• [EXERCISE INSTRUCTIONS]
Please repeat only these lines, exactly: the one containing "CHILDREN IN KATE BE" and all that come after it in the material.
[[ DATA PROVIDED, beginning ]]
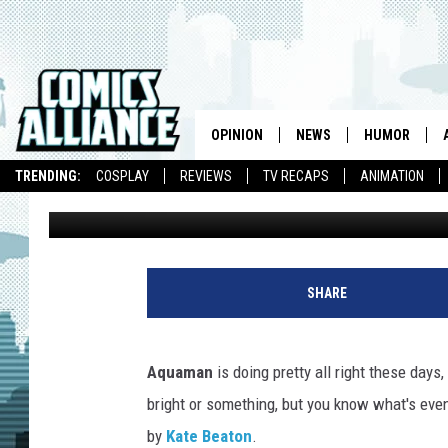
AQUAMAN DEFENDS TH
CHILDREN IN KATE BE
OPINION
NEWS
HUMOR
TRENDING:
COSPLAY
REVIEWS
TV RECAPS
ANIMATION
Laura Hudson
Published: April 23, 2010
SHARE
Aquaman
is doing pretty all right these day
bright or something, but you know what's eve
by
Kate Beaton
.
[[ DATA PROVIDED, end ]]
• [RESPONSE]
CHILDREN IN KATE BE
OPINION
NEWS
HUMOR
TRENDING:
COSPLAY
REVIEWS
TV RECAPS
ANIMATION
Laura Hudson
Published: April 23, 2010
SHARE
Aquaman
is doing pretty all right these day
bright or something, but you know what's eve
by
Kate Beaton
.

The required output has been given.